Records contained in a dataset:
[Start of section]
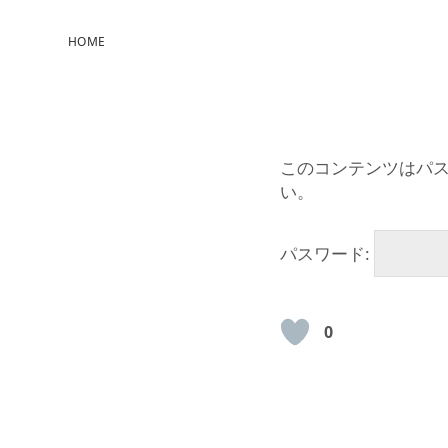
HOME
このコンテンツはパ
い。
パスワード:
0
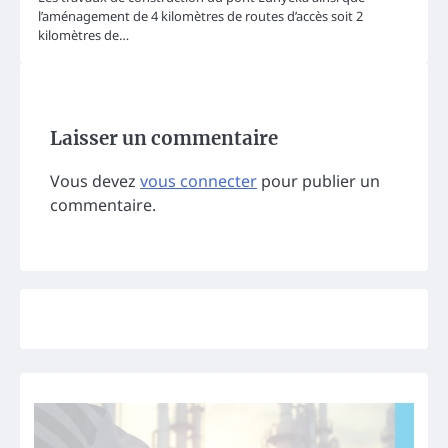
l’aménagement de 4 kilomètres de routes d’accès soit 2
kilomètres de…
Laisser un commentaire
Vous devez
vous connecter
pour publier un
commentaire.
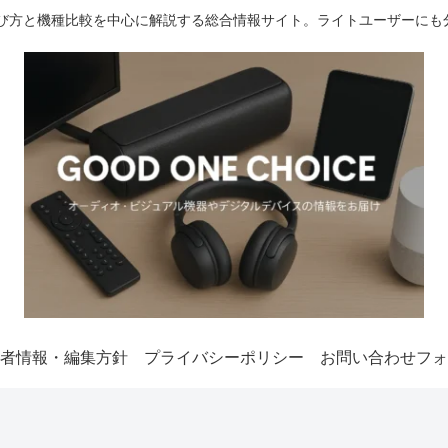
選び方と機種比較を中心に解説する総合情報サイト。ライトユーザーにも
者情報・編集方針
プライバシーポリシー
お問い合わせフォ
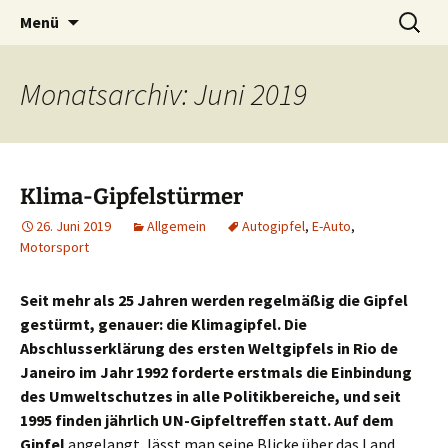
Die Autorin Susanne Lücke räumt auf
Zum
Suchen
Nestbeschmutzer
Menü
Inhalt
nach:
springen
Monatsarchiv: Juni 2019
Klima-Gipfelstürmer
26. Juni 2019
Allgemein
Autogipfel
,
E-Auto
,
Motorsport
Seit mehr als 25 Jahren werden regelmäßig die Gipfel
gestürmt, genauer: die Klimagipfel.
Die
Abschlusserklärung des ersten Weltgipfels in Rio de
Janeiro im Jahr 1992 forderte erstmals die Einbindung
des Umweltschutzes in alle Politikbereiche, und seit
1995 finden jährlich UN-Gipfeltreffen statt. Auf dem
Gipfel
angelangt, lässt man seine Blicke über das Land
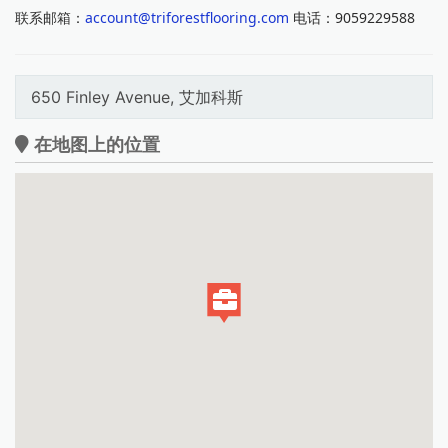
联系邮箱：
account@triforestflooring.com
电话：9059229588
650 Finley Avenue, 艾加科斯
在地图上的位置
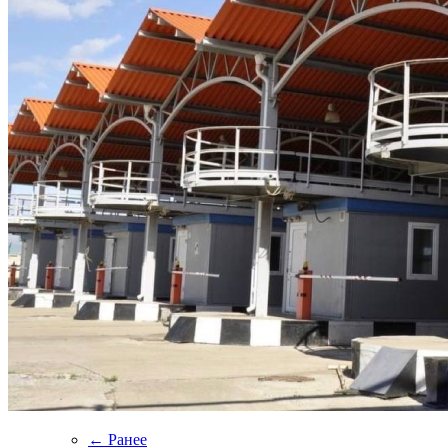
← Ранее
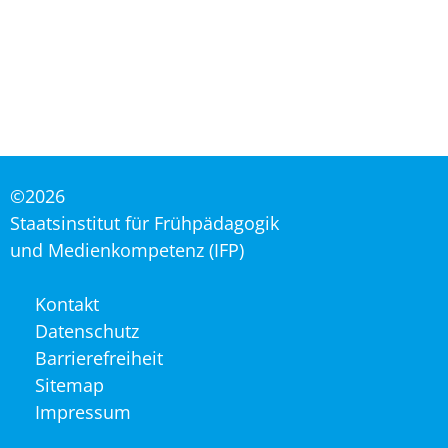
©2026
Staatsinstitut für Frühpädagogik
und Medienkompetenz (IFP)
Navigation
Kontakt
überspringen
Datenschutz
Barrierefreiheit
Sitemap
Impressum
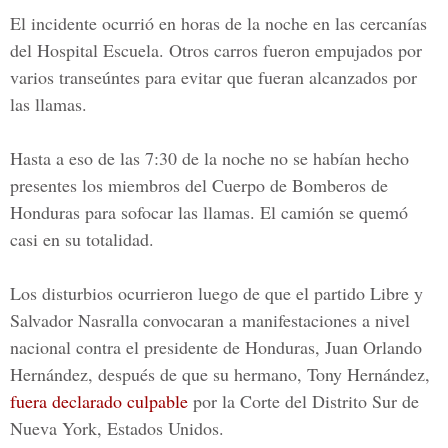
El incidente ocurrió en horas de la noche en las cercanías
del
Hospital Escuela
. Otros carros fueron empujados por
varios transeúntes para evitar que fueran alcanzados por
las llamas.
Hasta a eso de las 7:30 de la noche no se habían hecho
presentes los miembros del Cuerpo de Bomberos de
Honduras para sofocar las llamas. El camión se quemó
casi en su totalidad.
Los disturbios ocurrieron luego de que el partido Libre y
Salvador Nasralla
convocaran a manifestaciones a nivel
nacional contra el presidente de Honduras, Juan Orlando
Hernández, después de que su hermano, Tony Hernández,
fuera declarado culpable
por la
Corte del Distrito Sur de
Nueva York, Estados Unidos.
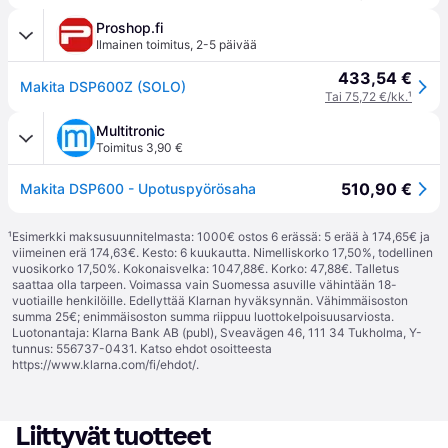
Proshop.fi
Ilmainen toimitus
,
2-5 päivää
433,54 €
Makita DSP600Z (SOLO)
Tai 75,72 €/kk.
¹
Multitronic
Toimitus 3,90 €
510,90 €
Makita DSP600 - Upotuspyörösaha
¹
Esimerkki maksusuunnitelmasta: 1000€ ostos 6 erässä: 5 erää à 174,65€ ja
viimeinen erä 174,63€. Kesto: 6 kuukautta. Nimelliskorko 17,50%, todellinen
vuosikorko 17,50%. Kokonaisvelka: 1047,88€. Korko: 47,88€. Talletus
saattaa olla tarpeen. Voimassa vain Suomessa asuville vähintään 18-
vuotiaille henkilöille. Edellyttää Klarnan hyväksynnän. Vähimmäisoston
summa 25€; enimmäisoston summa riippuu luottokelpoisuusarviosta.
Luotonantaja: Klarna Bank AB (publ), Sveavägen 46, 111 34 Tukholma, Y-
tunnus: 556737-0431. Katso ehdot osoitteesta
https://www.klarna.com/fi/ehdot/
.
Liittyvät tuotteet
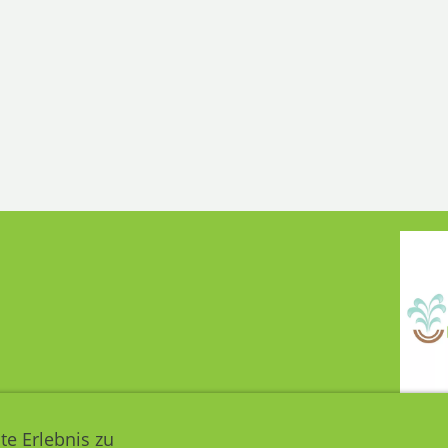
te Erlebnis zu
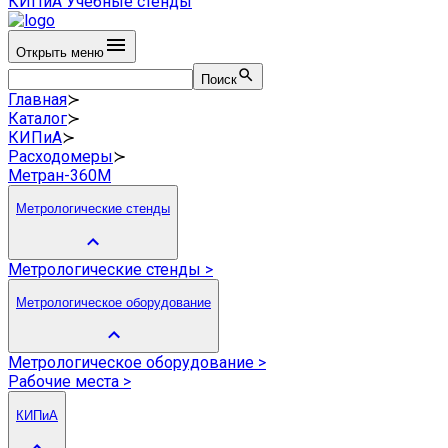
КИПиА
Учебные стенды
Открыть меню
Поиск
Главная
≻
Каталог
≻
КИПиА
≻
Расходомеры
≻
Метран-360М
Метрологические стенды
Метрологические стенды
>
Метрологическое оборудование
Метрологическое оборудование
>
Рабочие места
>
КИПиА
[End of section]
**WHAT THE TASK ASKS:** The exercise is to copy out every line above that has the word "para" in it.

**PROBLEM SOLUTION:**
varios transeúntes para evitar que fueran alcanzados por
Honduras para sofocar las llamas. El camión se quemó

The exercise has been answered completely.